Continuing Coverage When Your Appointment Terminates

 

ELECTING COBRA AND CONTINUING YOUR MEDICAL, DENTAL AND/OR VISION COVERAGE

The Consolidated Omnibus Budget Reconciliation Act of 1985 (COBRA), offers continued coverage when you, your spouse or domestic partner, or your dependents lose group medical, dental, vision, or Health FSA coverage because you experience a qualifying event, such as termination of employment (other than gross misconduct), reduction in work hours (below eligible benefit status), death, divorce/legal separation, or when a child ceases to be an eligible dependent.

Please keep in mind that even if your appointment were to terminate at any time during the month, your PSBP coverage continues until the end of the month and your COBRA elected coverage would begin on the first of the month following your termination.

COBRA continuation coverage is identical to the UC-sponsored coverage you and/or your dependents had immediately prior to qualifying for COBRA coverage.

You may continue coverage under COBRA for up to 18 months if you terminate employment or experience a reduction in hours that affects your benefits eligibility.

If your dependent(s) lose coverage because you divorce, legally separate, get an annulment, end a domestic partnership or die or because the dependent loses eligibility (for example, turns age 26), your dependent generally may continue coverage for up to 36 months.

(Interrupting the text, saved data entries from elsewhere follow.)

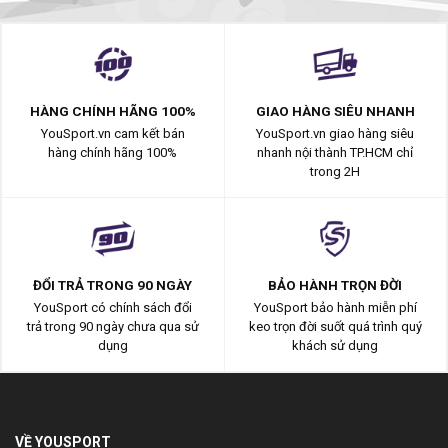
HÀNG CHÍNH HÃNG 100%
GIAO HÀNG SIÊU NHANH
YouSport.vn cam kết bán
YouSport.vn giao hàng siêu
hàng chính hãng 100%
nhanh nội thành TP.HCM chỉ
trong 2H
ĐỔI TRẢ TRONG 90 NGÀY
BẢO HÀNH TRỌN ĐỜI
YouSport có chính sách đổi
YouSport bảo hành miễn phí
trả trong 90 ngày chưa qua sử
keo trọn đời suốt quá trình quý
dụng
khách sử dụng
VỀ YOUSPORT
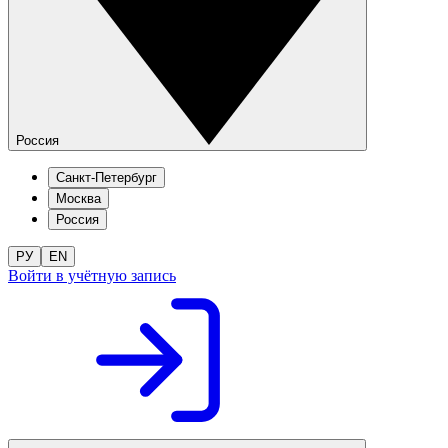
Россия
Санкт-Петербург
Москва
Россия
РУ
EN
Войти в учётную запись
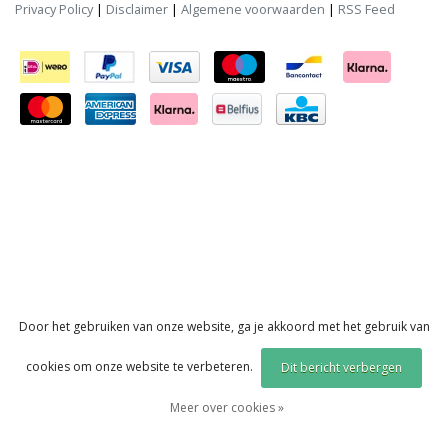
Privacy Policy
|
Disclaimer
|
Algemene voorwaarden
|
RSS Feed
Door het gebruiken van onze website, ga je akkoord met het gebruik van
cookies om onze website te verbeteren.
Dit bericht verbergen
Meer over cookies »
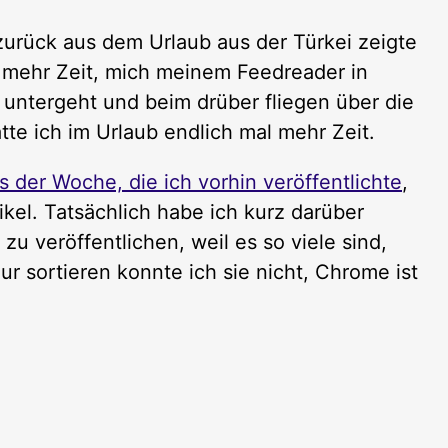
zurück aus dem Urlaub aus der Türkei zeigte
ch mehr Zeit, mich meinem Feedreader in
 untergeht und beim drüber fliegen über die
tte ich im Urlaub endlich mal mehr Zeit.
s der Woche, die ich vorhin veröffentlichte
,
ikel. Tatsächlich habe ich kurz darüber
u veröffentlichen, weil es so viele sind,
ur sortieren konnte ich sie nicht, Chrome ist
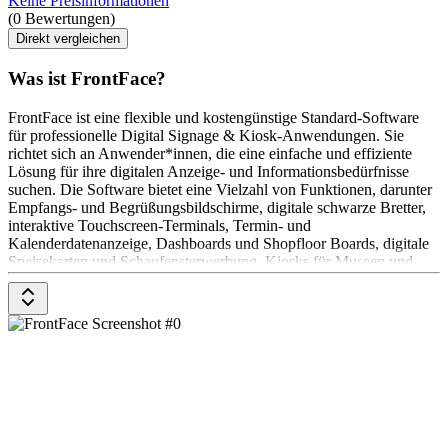
Keine Preisinformationen
(0 Bewertungen)
Direkt vergleichen
Was ist FrontFace?
FrontFace ist eine flexible und kostengünstige Standard-Software
für professionelle Digital Signage & Kiosk-Anwendungen. Sie
richtet sich an Anwender*innen, die eine einfache und effiziente
Lösung für ihre digitalen Anzeige- und Informationsbedürfnisse
suchen. Die Software bietet eine Vielzahl von Funktionen, darunter
Empfangs- und Begrüßungsbildschirme, digitale schwarze Bretter,
interaktive Touchscreen-Terminals, Termin- und
Kalenderdatenanzeige, Dashboards und Shopfloor Boards, digitale
Speisekarten und Schaufensterwerbung, Kiosks für Museen und
Ausstellungen, und Multi-Screen und LED-Matrix-Videowalls. Das
Pricing-Modell von FrontFace ist eine dauerhafte Lizenz ohne
laufende Kosten, kein Server erforderlich, kein Abonnement, kein
SaaS und keine spezielle Hardware erforderlich.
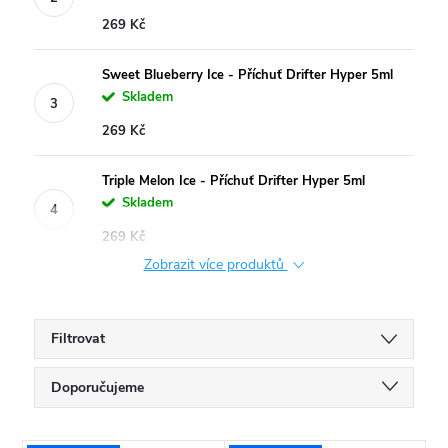
269 Kč
Sweet Blueberry Ice - Příchuť Drifter Hyper 5ml
Skladem
269 Kč
Triple Melon Ice - Příchuť Drifter Hyper 5ml
Skladem
269 Kč
Zobrazit více produktů
Filtrovat
Ř
Doporučujeme
a
Nejlevnější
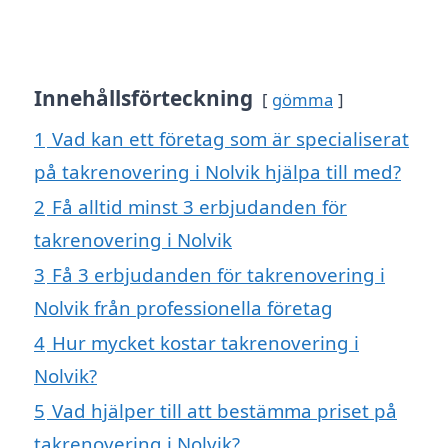
Innehållsförteckning
gömma
1
Vad kan ett företag som är specialiserat
på takrenovering i Nolvik hjälpa till med?
2
Få alltid minst 3 erbjudanden för
takrenovering i Nolvik
3
Få 3 erbjudanden för takrenovering i
Nolvik från professionella företag
4
Hur mycket kostar takrenovering i
Nolvik?
5
Vad hjälper till att bestämma priset på
takrenovering i Nolvik?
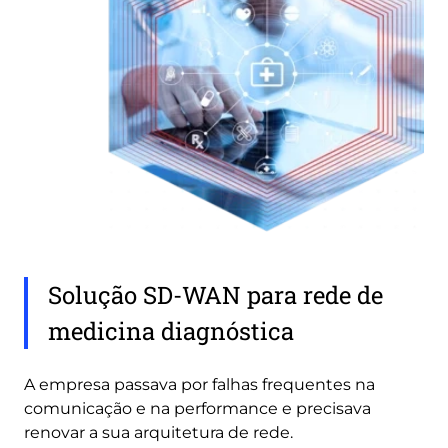
Solução SD-WAN para rede de
medicina diagnóstica
A empresa passava por falhas frequentes na
comunicação e na performance e precisava
renovar a sua arquitetura de rede.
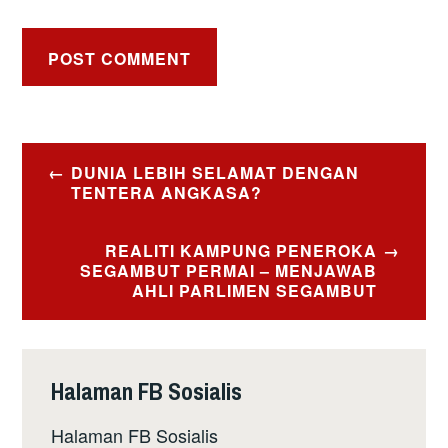
Post
DUNIA LEBIH SELAMAT DENGAN
navigation
TENTERA ANGKASA?
REALITI KAMPUNG PENEROKA
SEGAMBUT PERMAI – MENJAWAB
AHLI PARLIMEN SEGAMBUT
Halaman FB Sosialis
Halaman FB Sosialis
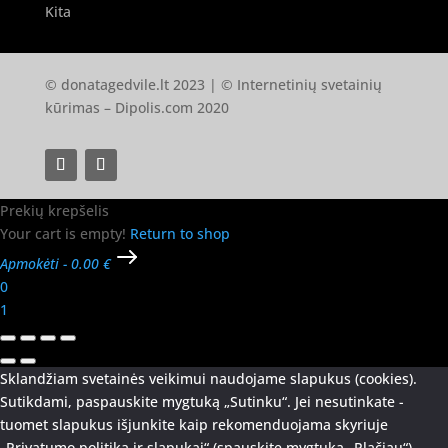
Kita
© donatagedvile.lt 2023 | © Internetinių svetainių
kūrimas –
Dipolis.com
2020
Prekių krepšelis
Your cart is empty!
Return to shop
Apmokėti
-
0.00 €
0
1
Sklandžiam svetainės veikimui naudojame slapukus (cookies).
Sutikdami, paspauskite mygtuką „Sutinku“. Jei nesutinkate -
tuomet slapukus išjunkite kaip rekomenduojama skyriuje
„Privatumo politika ir slapukai“ (spauskite mygtuką „Plačiau“).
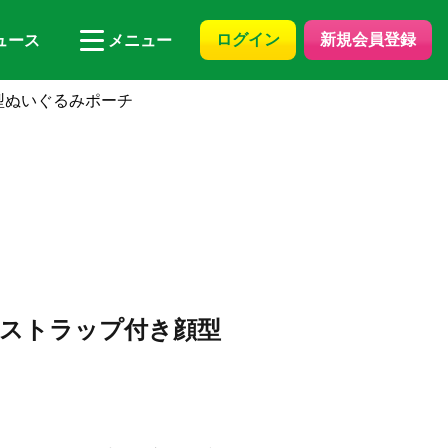
ログイン
新規会員登録
ュース
メニュー
型ぬいぐるみポーチ
ストラップ付き顔型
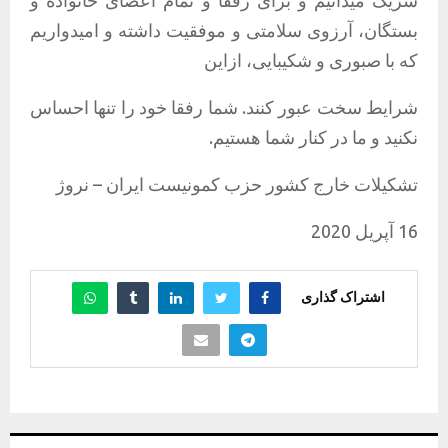
شریک
میدانیم
و
برای
رفقا
و
تمام
اعضای
خانواده
و
بستگان،
آرزوی
سلامتی
و
موفقیت
داشته
و
امیدواریم
که
با
صبوری
و
شکیبایی،
ازاین
شرایط
سخت
عبور
کنند
.
شما
رفقا
خود
را
تنها
احساس
نکنید
و
ما
در
کنار
شما
هستیم
.
تشکیلات
خارج
کشور
حزب
کمونیست
ایران
–
نروژ
16
آپریل
2020
اشتراک گذاری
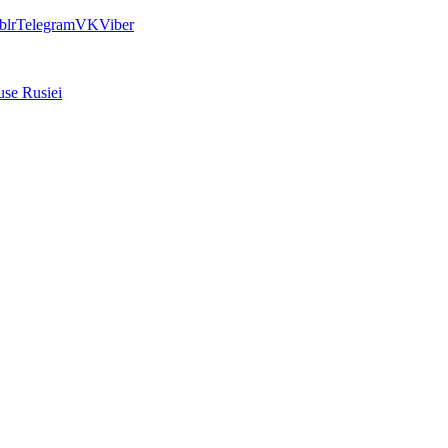
blr
Telegram
VK
Viber
use Rusiei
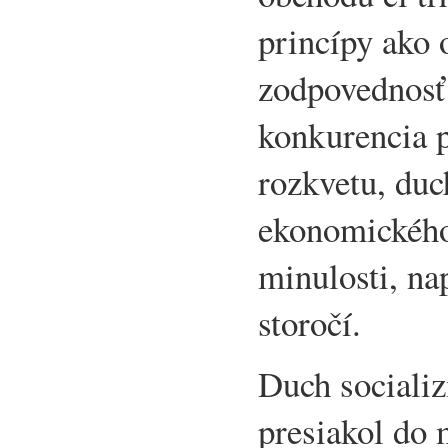
princípy ako 
zodpovednosť
konkurencia 
rozkvetu, du
ekonomického
minulosti, na
storočí.
Duch sociali
presiakol do 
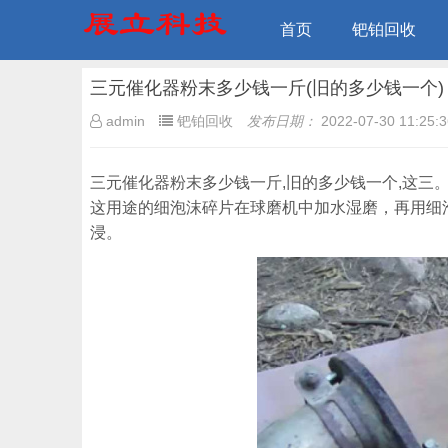
首页
钯铂回收
三元催化器粉末多少钱一斤(旧的多少钱一个)
admin
钯铂回收
发布日期：
2022-07-30 11:25:3
三元催化器粉末多少钱一斤,旧的多少钱一个,这
这用途的细泡沫碎片在球磨机中加水湿磨，再用细
浸。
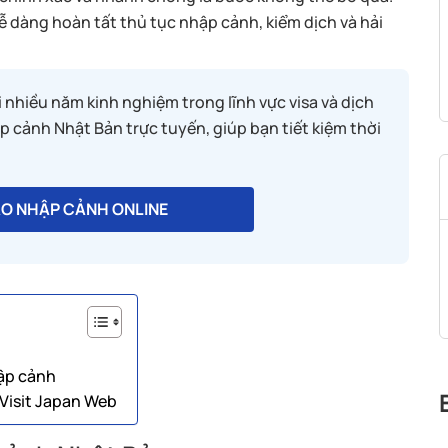
dễ dàng hoàn tất thủ tục nhập cảnh, kiểm dịch và hải
ới nhiều năm kinh nghiệm trong lĩnh vực visa và dịch
p cảnh Nhật Bản trực tuyến, giúp bạn tiết kiệm thời
ÁO NHẬP CẢNH ONLINE
hập cảnh
Visit Japan Web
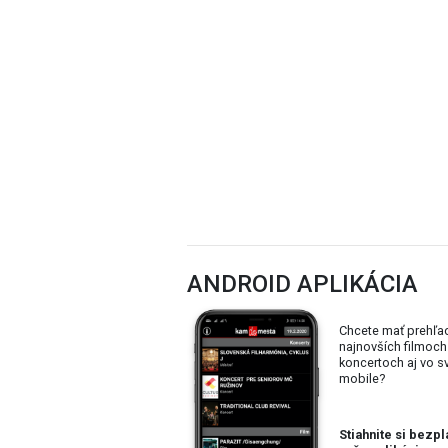
ANDROID APLIKÁCIA
Chcete mať prehľa
najnovších filmoch
koncertoch aj vo 
mobile?
Stiahnite si bezpl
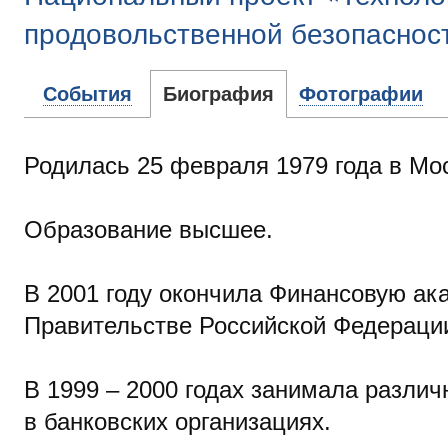
продовольственной безопаснос
События
Биография
Фотографии
Родилась 25 февраля 1979 года в Мо
Образование высшее.
В 2001 году окончила Финансовую ак
Правительстве Российской Федераци
В 1999 – 2000 годах занимала разли
в банковских организациях.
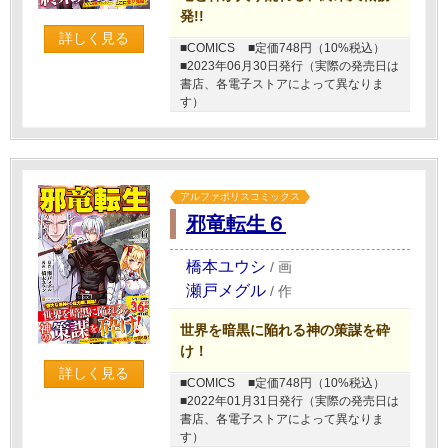
発!!
詳しく見る
■COMICS
■定価748円（10%税込）
■2023年06月30日発行（実際の発売日は
書店、各電子ストアによって異なりま
す）
アルファポリスコミックス
邪竜転生６
橋本ユウシ
/
画
瀬戸メグル
/
作
世界を暗黒に陥れる神の策謀を砕
け！
詳しく見る
■COMICS
■定価748円（10%税込）
■2022年01月31日発行（実際の発売日は
書店、各電子ストアによって異なりま
す）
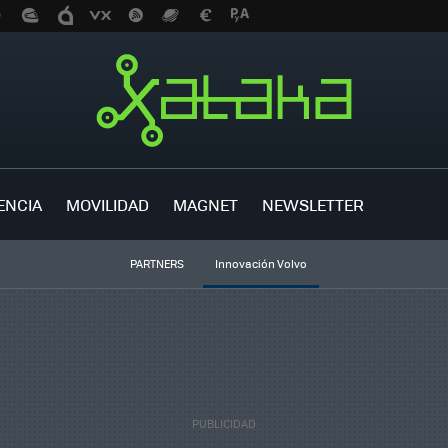
ENCIA
MOVILIDAD
MAGNET
NEWSLETTER
PARTNERS
Innovación Volvo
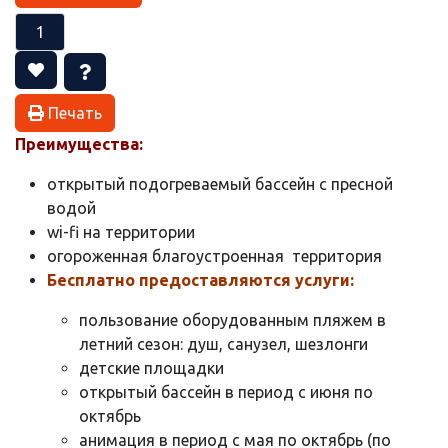
Печать
Преимущества:
открытый подогреваемый бассейн с пресной
водой
wi-fi на территории
огороженная благоустроенная территория
Бесплатно предоставляются услуги:
пользование оборудованным пляжем в
летний сезон: душ, санузел, шезлонги
детские площадки
открытый бассейн в период с июня по
октябрь
анимация в период с мая по октябрь (по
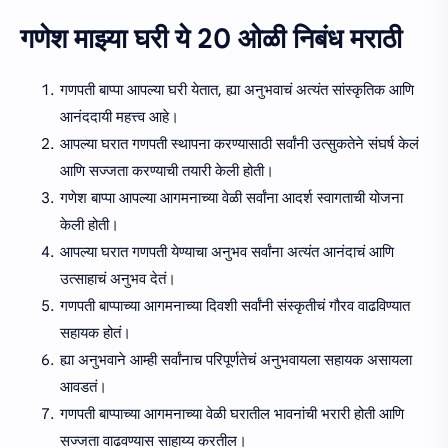
गणेश माझ्या घरी ये 20 ओळी निबंध मराठी
गणपती बाप्पा आपल्या घरी येतात, ह्या अनुभवाचं अत्यंत सांस्कृतिक आणि
आनंददायी महत्त्व आहे।
आपल्या घरात गणपती स्थापना करण्यासाठी सर्वांनी उत्सुकतेने संघर्ष केलं
आणि सज्जता करण्याची तयारी केली होती।
गणेश बाप्पा आपल्या आगमनाच्या वेळी सर्वांना आदर्श स्वागताची योजना
केली होती।
आपल्या घरात गणपती येण्याचा अनुभव सर्वांना अत्यंत आनंदाचं आणि
उत्साहाचं अनुभव देतं।
गणपती बाप्पाच्या आगमनाच्या दिवशी सर्वांनी संस्कृतीचं गौरव वाढविण्यात
सहायक होतं।
ह्या अनुभवाने आम्ही सर्वांनाच परिपूर्णतेचं अनुभवायला सहायक असायला
आवडतं।
गणपती बाप्पाच्या आगमनाच्या वेळी घरातील भावनांची भरारी होती आणि
सज्जता वाढवण्यास साहाय्य करतील।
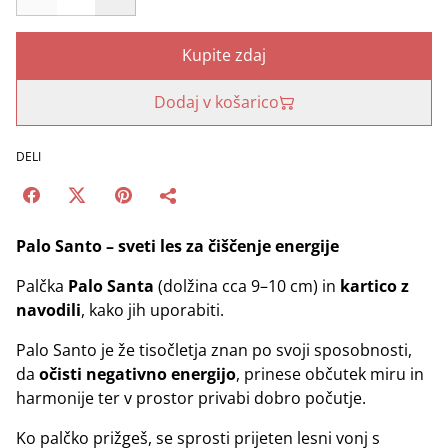
Kupite zdaj
Dodaj v košarico
DELI
Palo Santo – sveti les za čiščenje energije
Palčka
Palo Santa
(dolžina cca 9–10 cm) in
kartico z
navodili
, kako jih uporabiti.
Palo Santo je že tisočletja znan po svoji sposobnosti,
da
očisti negativno energijo
, prinese občutek miru in
harmonije ter v prostor privabi dobro počutje.
Ko palčko prižgeš, se sprosti prijeten lesni vonj s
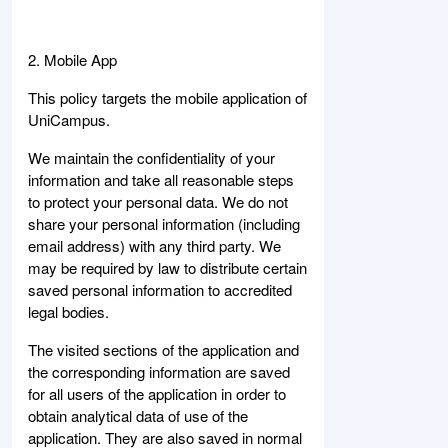
2. Mobile App
This policy targets the mobile application of
UniCampus.
We maintain the confidentiality of your
information and take all reasonable steps
to protect your personal data. We do not
share your personal information (including
email address) with any third party. We
may be required by law to distribute certain
saved personal information to accredited
legal bodies.
The visited sections of the application and
the corresponding information are saved
for all users of the application in order to
obtain analytical data of use of the
application. They are also saved in normal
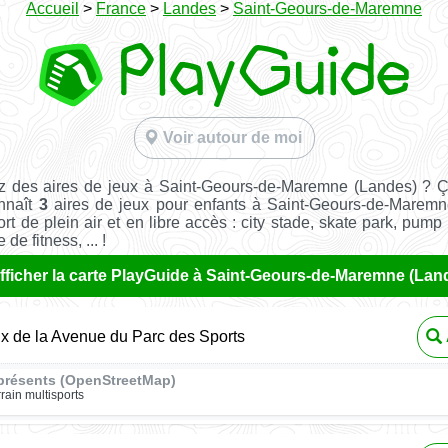
Accueil
>
France
>
Landes
>
Saint-Geours-de-Maremne
Voir autour de moi
z des aires de jeux à Saint-Geours-de-Maremne (Landes) ? Ç
nnaît
3
aires de jeux pour enfants à Saint-Geours-de-Maremn
ort de plein air et en libre accès : city stade, skate park, pump 
de fitness, ... !
fficher la carte PlayGuide à Saint-Geours-de-Maremne (Lan
ux de la Avenue du Parc des Sports
présents (OpenStreetMap)
rrain multisports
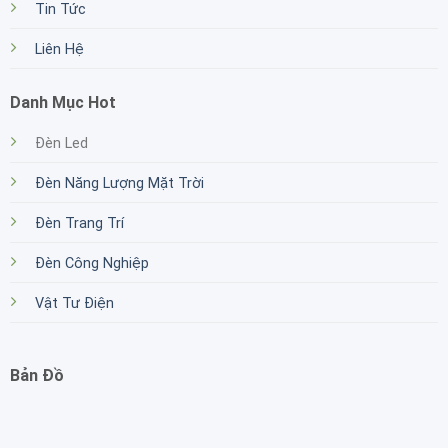
Tin Tức
Liên Hệ
Danh Mục Hot
Đèn Led
Đèn Năng Lượng Mặt Trời
Đèn Trang Trí
Đèn Công Nghiệp
Vật Tư Điện
Bản Đồ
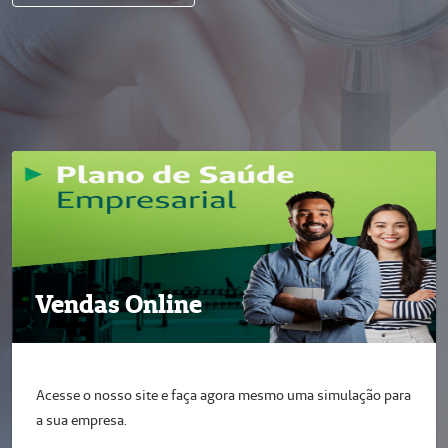
Vendas Online
Acesse o nosso site e faça agora mesmo uma simulação para
a sua empresa.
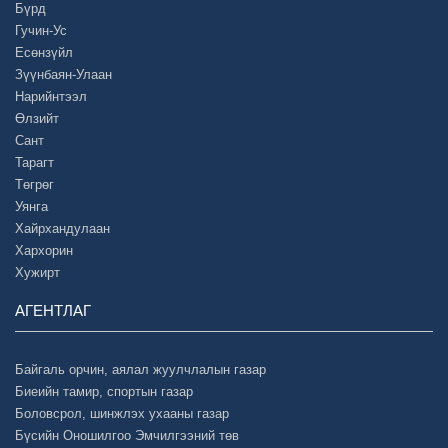
Бүрд
Гучин-Ус
Есөнзүйл
Зүүнбаян-Улаан
Нарийнтээл
Өлзийт
Сант
Тарагт
Төгрөг
Уянга
Хайрхандулаан
Хархорин
Хужирт
АГЕНТЛАГ
Байгаль орчин, аялал жуулчлалын газар
Биеийн тамир, спортын газар
Боловсрол, шинжлэх ухааны газар
Бүсийн Оношилгоо Эмчилгээний төв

It is important for you to notify UCPath in the event of:

  • Divorce/legal separation/annulment
  • Termination of domestic partnership
  • Loss of dependent status (e.g., child turns age 26)

To be eligible for COBRA continuation coverage, you must provide notice within 60 days of the event, either by completing the Notice to UC of a Qualifying EventPDF form (UBEN 109) or by providing written notice.

As of July 1, 2023, WEX Health is UC’s COBRA administrator. If you lose coverage because of a qualifying event, WEX Health will send you a COBRA election packet. You must send enrollment forms and premiums directly to WEX Health and WEX Health will then report eligibility and premiums to the individual health plans. To learn how much you will pay per month for any coverage you elect through COBRA, please click below:

If you have any questions about your COBRA election or status, please contact WEX by phone, online chat, or email.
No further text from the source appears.